* **Task details**: After locating the line with "Khoá điện tử Bosch" below, output it and each following line exactly, stopping after the line with "Безопасность работ". No pictures.

* **Extracted page text data**:
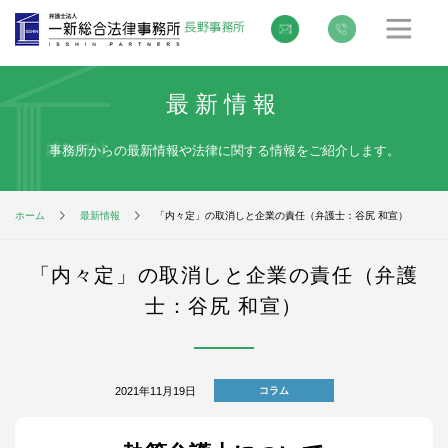
最新情報
事務所からの最新情報や法律に関する情報をご紹介します。
ホーム
最新情報
「内々定」の取消しと企業の責任（弁護士：谷尻 和宣）
「内々定」の取消しと企業の責任（弁護
士：谷尻 和宣）
2021年11月19日
コラム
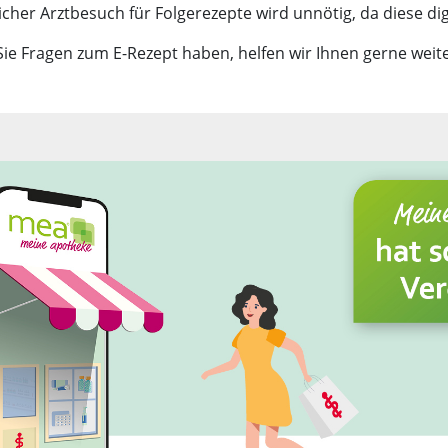
icher Arztbesuch für Folgerezepte wird unnötig, da diese dig
ie Fragen zum E-Rezept haben, helfen wir Ihnen gerne weite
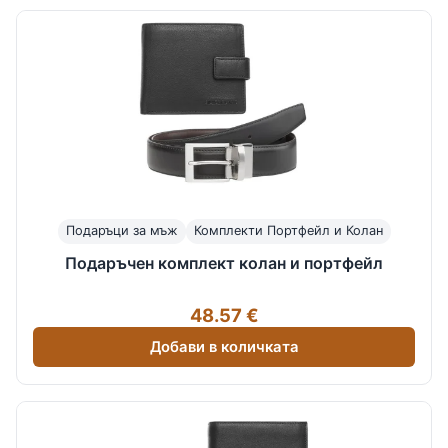
Подаръци за мъж
Комплекти Портфейл и Колан
Подаръчен комплект колан и портфейл
48.57 €
Добави в количката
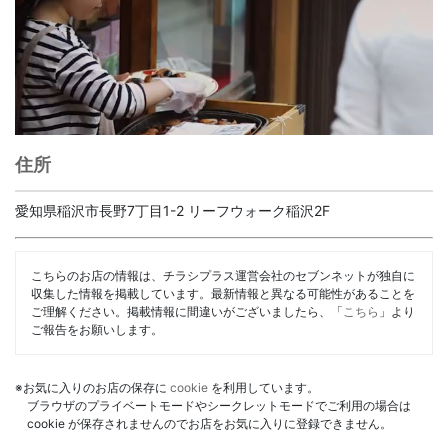
住所
愛知県稲沢市長野7丁目1-2 リーフウォーク稲沢2F
こちらのお店の情報は、チラシプラス運営会社のセブンネットが独自に
収集した情報を掲載しています。最新情報と異なる可能性があることを
ご理解ください。掲載情報に間違いがございましたら、「
こちら
」より
ご報告をお願いします。
※お気に入りのお店の保存に
cookie
を利用しています。
ブラウザのプライベートモードやシークレットモードでご利用の場合は
cookie が保存されませんのでお店をお気に入りに登録できません。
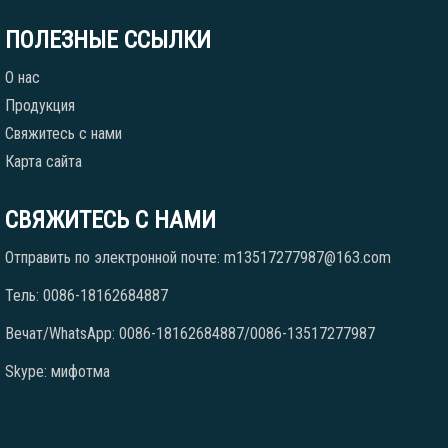
ПОЛЕЗНЫЕ ССЫЛКИ
О нас
Продукция
Свяжитесь с нами
Карта сайта
СВЯЖИТЕСЬ С НАМИ
Отправить по электронной почте: m13517277987@163.com
Тель: 0086-18162684887
Вечат/WhatsApp: 0086-18162684887/0086-13517277987
Skype: мифотма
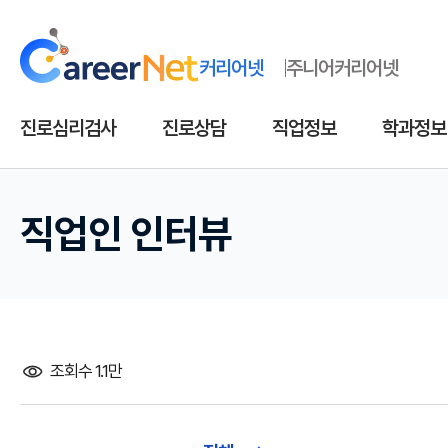
커리어넷
주니어커리어넷
진로심리검사
진로상담
직업정보
학과정보
직업인 인터뷰
조회수 1.1만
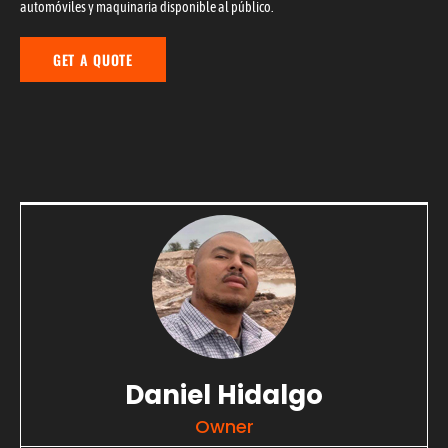
automóviles y maquinaria disponible al público.
GET A QUOTE
Daniel Hidalgo
Owner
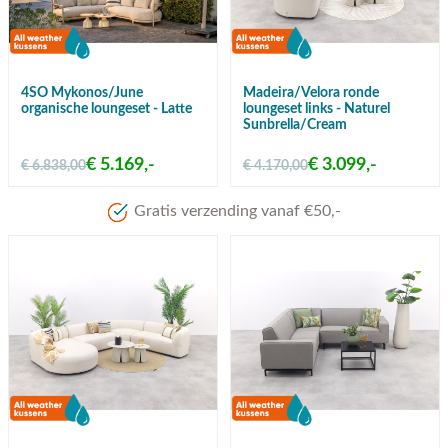
4SO Mykonos/June
Madeira/Velora ronde
organische loungeset - Latte
loungeset links - Naturel
Sunbrella/Cream
€ 5.169,-
€ 3.099,-
€ 6.838,00
€ 4.170,00
Meer dan 80 jaar ervaring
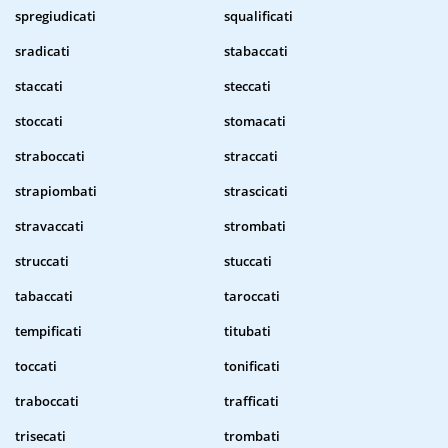
spregiudicati
squalificati
sradicati
stabaccati
staccati
steccati
stoccati
stomacati
straboccati
straccati
strapiombati
strascicati
stravaccati
strombati
struccati
stuccati
tabaccati
taroccati
tempificati
titubati
toccati
tonificati
traboccati
trafficati
trisecati
trombati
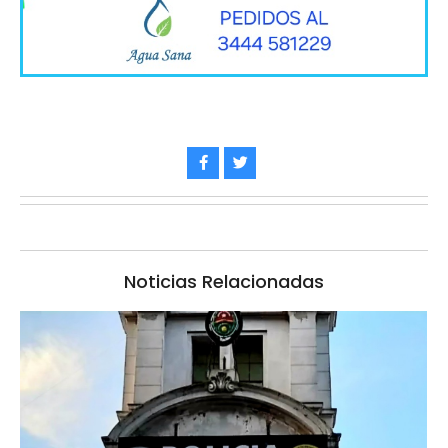
Noticias Relacionadas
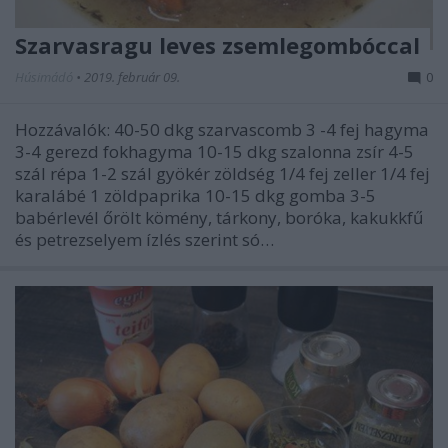
Szarvasragu leves zsemlegombóccal
Húsimádó
•
2019. február 09.
0
Hozzávalók: 40-50 dkg szarvascomb 3 -4 fej hagyma
3-4 gerezd fokhagyma 10-15 dkg szalonna zsír 4-5
szál répa 1-2 szál gyökér zöldség 1/4 fej zeller 1/4 fej
karalábé 1 zöldpaprika 10-15 dkg gomba 3-5
babérlevél őrölt kömény, tárkony, boróka, kakukkfű
és petrezselyem ízlés szerint só…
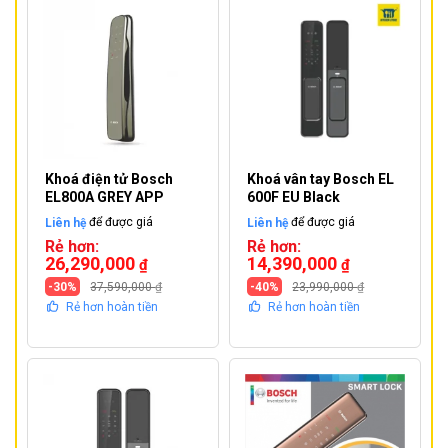
Khoá điện tử Bosch
Khoá vân tay Bosch EL
EL800A GREY APP
600F EU Black
Liên hệ
để được giá
Liên hệ
để được giá
Rẻ hơn:
Rẻ hơn:
26,290,000
14,390,000
₫
₫
-30%
37,590,000
₫
-40%
23,990,000
₫
Rẻ hơn hoàn tiền
Rẻ hơn hoàn tiền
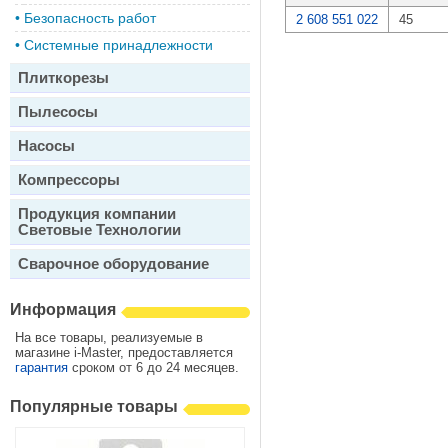
•
Безопасность работ
2 608 551 022
45
•
Системные принадлежности
Плиткорезы
Пылесосы
Насосы
Компрессоры
Продукция компании
Световые Технологии
Сварочное оборудование
Информация
На все товары, реализуемые в
магазине i-Master, предоставляется
гарантия
сроком от 6 до 24 месяцев.
Популярные товары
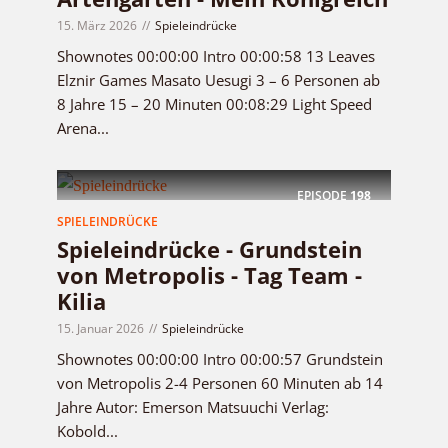
15. März 2026
Spieleindrücke
Shownotes 00:00:00 Intro 00:00:58 13 Leaves
Elznir Games Masato Uesugi 3 – 6 Personen ab
8 Jahre 15 – 20 Minuten 00:08:29 Light Speed
Arena...
EPISODE
198
SPIELEINDRÜCKE
Spieleindrücke - Grundstein
von Metropolis - Tag Team -
Kilia
15. Januar 2026
Spieleindrücke
Shownotes 00:00:00 Intro 00:00:57 Grundstein
von Metropolis 2-4 Personen 60 Minuten ab 14
Jahre Autor: Emerson Matsuuchi Verlag:
Kobold...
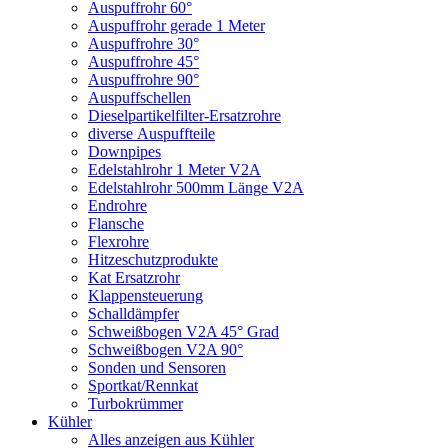
Auspuffrohr 60°
Auspuffrohr gerade 1 Meter
Auspuffrohre 30°
Auspuffrohre 45°
Auspuffrohre 90°
Auspuffschellen
Dieselpartikelfilter-Ersatzrohre
diverse Auspuffteile
Downpipes
Edelstahlrohr 1 Meter V2A
Edelstahlrohr 500mm Länge V2A
Endrohre
Flansche
Flexrohre
Hitzeschutzprodukte
Kat Ersatzrohr
Klappensteuerung
Schalldämpfer
Schweißbogen V2A 45° Grad
Schweißbogen V2A 90°
Sonden und Sensoren
Sportkat/Rennkat
Turbokrümmer
Kühler
Alles anzeigen aus Kühler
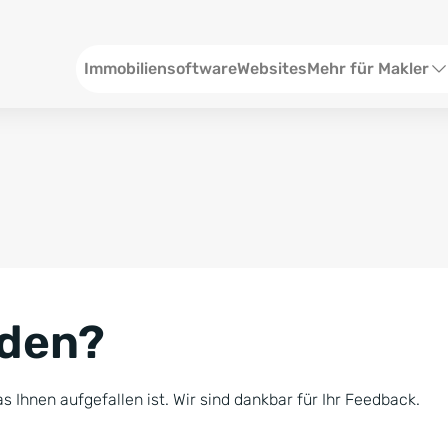
Header
Immobiliensoftware
Websites
Mehr für Makler
SEO und Content
W
Social Media
S
Social Ads
V
Google Ads
R
nden?
Newsletter-Pakete
B
Consulting
N
s Ihnen aufgefallen ist. Wir sind dankbar für Ihr Feedback.
Softwareschulunge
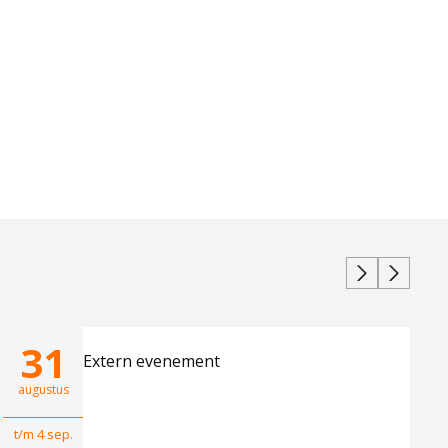
31
Extern evenement
augustus
t/m 4 sep.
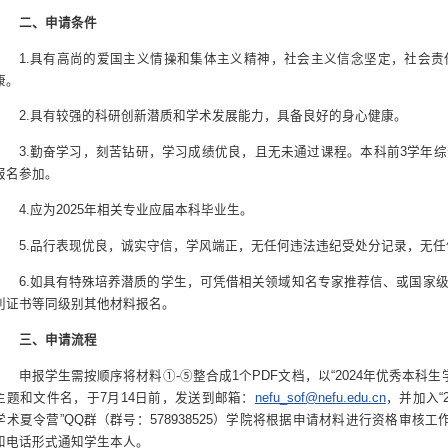
二、申请条件
1.具有高尚的爱国主义情操和集体主义精神，社会主义信念坚定，社会
康。
2.具有较强的科研创新潜质和学术发展能力，具备良好的身心健康。
3.勤奋学习，刻苦钻研，学习成绩优良，且无未通过课程。本科前3学年综
报名参加。
4.应为2025年相关专业应届本科毕业生。
5.品行表现优良，诚实守信，学风端正，无任何违法违纪受处分记录，无
6.如具有特殊培养潜质的学生，可凭借相关领域知名专家推荐信、或国家
利证书等同级别其他材料报名。
三、申请流程
申报学生需按顺序将材料①-⑤整合成1个PDF文档，以“2024年优秀本科
主题和文件名，于7月14日前，发送到邮箱：
nefu_sof@nefu.edu.cn
，并加入“
学术夏令营”QQ群（群号：578938525）学院将根据申请材料进行资格审核
和电话形式通知学生本人。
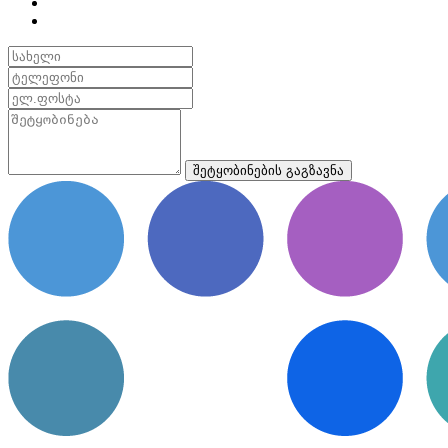
შეტყობინების გაგზავნა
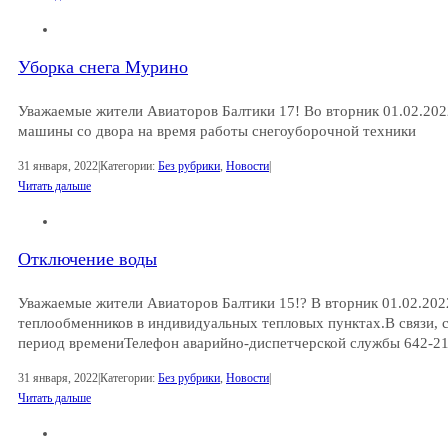
Уборка снега Мурино
Уважаемые жители Авиаторов Балтики 17! Во вторник 01.02.202
машины со двора на время работы снегоуборочной техники
31 января, 2022
|
Категории:
Без рубрики
,
Новости
|
Читать дальше
Отключение воды
Уважаемые жители Авиаторов Балтики 15!? В вторник 01.02.2022
теплообменников в индивидуальных тепловых пунктах.В связи, с
период времениТелефон аварийно-диспетчерской службы 642-21
31 января, 2022
|
Категории:
Без рубрики
,
Новости
|
Читать дальше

* **Written response**:
Khoá điện tử Bosch
Khoá vân tay Bosch EL
EL800A GREY APP
600F EU Black
Liên hệ
để được giá
Liên hệ
để được giá
Rẻ hơn:
Rẻ hơn:
26,290,000
14,390,000
₫
₫
-30%
37,590,000
₫
-40%
23,990,000
₫
Rẻ hơn hoàn tiền
Rẻ hơn hoàn tiền
•
Безопасность работ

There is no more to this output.